[Date Prev][Date Next][Thread Prev][Thread Next][Date Index][Thread Index]

Re: [Xen-devel] domain creation vs querying free memory (xend and xl)

Hi Andres --

First, the primary target of page-sharing is HVM proprietary/legacy
guests, correct?  So, as I said, we are starting from different
planets.  I'm not arguing that a toolstack-memory-controller
won't be sufficient for your needs, especially in a single server
environment, only that the work required to properly ensure that:

> >> The toolstack has (or should definitely have) a non-racy view
> >> of the memory of the host

is unnecessary if you (and the toolstack) take a slightly broader
dynamic view of memory management.  IMHO that broader view
(which requires the "memory reservation" hypercall) both encompasses
tmem and IMHO greatly simplifies memory management in the presence
of page-unsharing.  I.e. it allows the toolstack to NOT have
a non-racy view of the memory of the host.

So, if you don't mind, I will take this opportunity to
ask some questions about page-sharing stuff, in the context
of the toolstack-memory-controller and/or memory reservation

> >> Domains can be cajoled into obedience via the max_pages tweak -- which I 
> >> profoundly dislike. If
> >> anything we should change the hypervisor to have a "current_allowance" or 
> >> similar field with a more
> >> obvious meaning. The abuse of max_pages makes me cringe.
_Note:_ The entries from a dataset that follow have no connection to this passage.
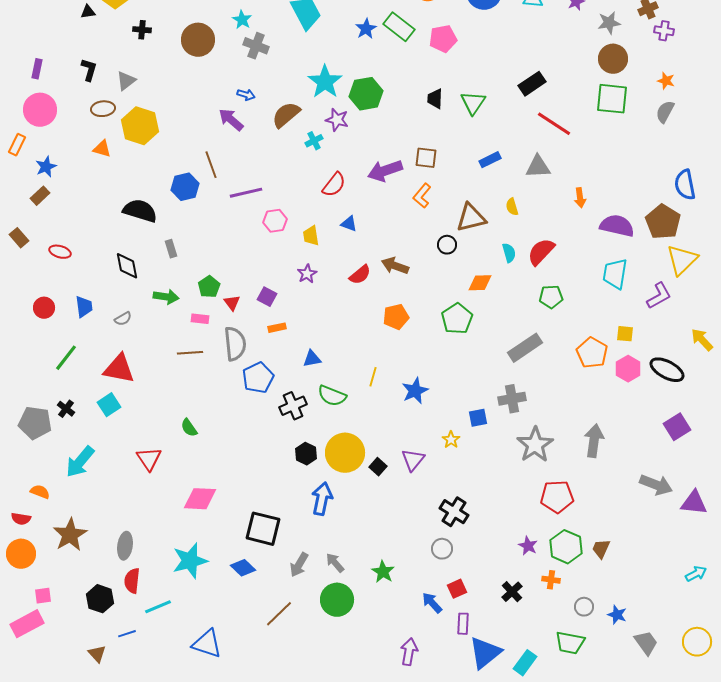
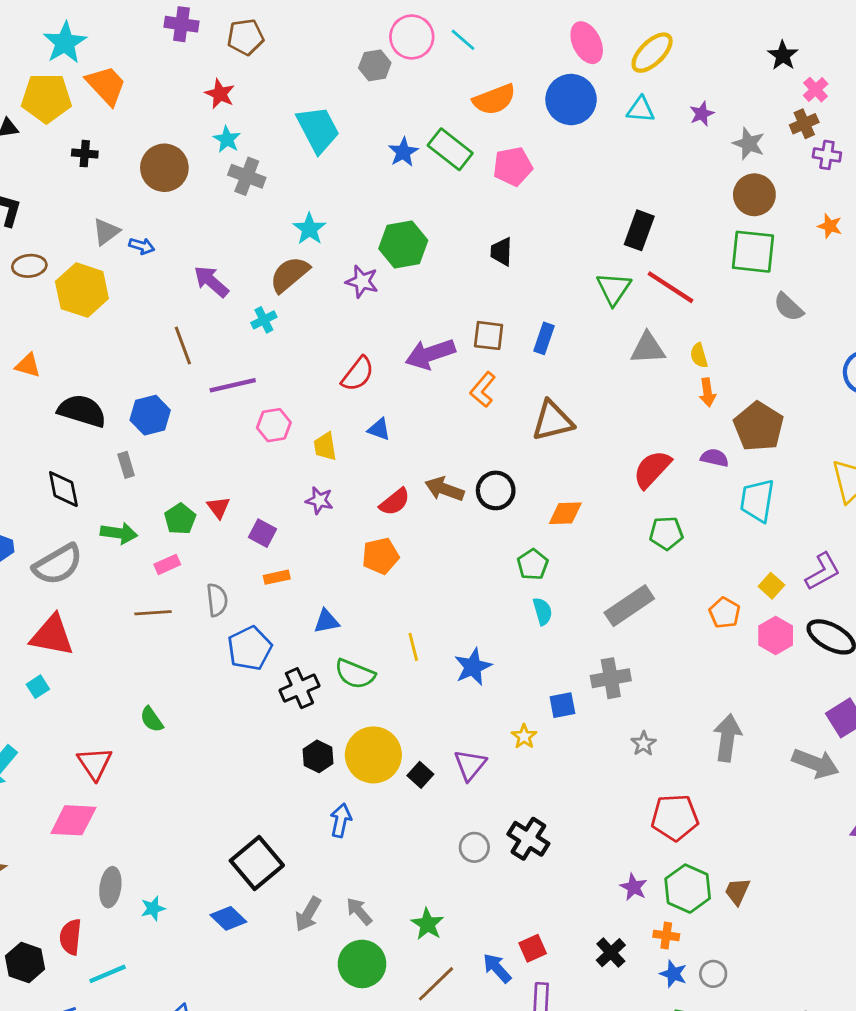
gray star: (609, 23) -> (749, 144), turned 30
gray triangle: (126, 81) -> (106, 232), moved
cyan star: (325, 82) -> (309, 229), moved, size x0.7
black rectangle: (532, 84) -> (639, 230), turned -36
blue arrow: (246, 95) -> (142, 246), moved
green triangle: (473, 103) -> (614, 289), moved
gray semicircle: (665, 112) -> (789, 307), moved, turned -75
cyan cross: (314, 141) -> (264, 320), moved
orange triangle: (102, 149) -> (28, 365), moved
blue rectangle: (490, 160) -> (544, 338), moved, turned -45
blue hexagon: (185, 187) -> (150, 415), moved
yellow semicircle: (512, 207) -> (699, 355), moved
brown pentagon: (663, 222) -> (759, 427), moved
purple semicircle: (617, 226) -> (715, 458), moved, size x0.6
black circle: (447, 245) -> (496, 490), moved, size x1.4
cyan semicircle: (509, 253) -> (543, 611), moved
purple star: (307, 274) -> (319, 500), turned -30
purple L-shape: (659, 296) -> (823, 572), moved
red triangle: (232, 303) -> (218, 508), moved
orange pentagon: (396, 317) -> (381, 556), moved
gray semicircle: (123, 319) -> (58, 564), size x2.0
pink rectangle: (200, 319) -> (167, 564), turned -30
green pentagon: (457, 319) -> (533, 564), size x0.7
yellow square: (625, 334) -> (771, 586), turned 36
gray semicircle: (235, 344) -> (217, 600), size x0.7
orange pentagon: (592, 353) -> (725, 613), size x0.7
yellow line: (373, 377) -> (413, 647), turned -30
cyan square: (109, 405) -> (38, 687), size x0.7
gray star: (535, 445) -> (644, 744), size x0.5
gray arrow: (656, 485) -> (816, 763), moved
pink diamond: (200, 499) -> (73, 820), moved
blue arrow: (322, 499) -> (341, 820), size x0.7
black square: (263, 529) -> (257, 863), turned 36
gray ellipse: (125, 546) -> (110, 887), moved
gray circle: (442, 549) -> (474, 847), moved
cyan star: (190, 561) -> (153, 908), size x0.5
brown line: (279, 614) -> (436, 984), moved
blue star: (617, 615) -> (673, 974), moved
Not to say I 
> >> disagree with its usefulness.
> >
> > Me cringes too.  Though I can see from George's view that it makes
> > perfect sense.  Since the toolstack always controls exactly how
> > much memory is assigned to a domain and since it can cache the
> > "original max", current allowance and the hypervisors view of
> > max_pages must always be the same.
> No. There is room for slack. max_pages (or current_allowance) simply sets an 
> upper bound, which if met
> will trigger the need for memory management intervention.

I think we agree if we change my "must always be the same" to
"must always be essentially the same, ignoring some fudge factor".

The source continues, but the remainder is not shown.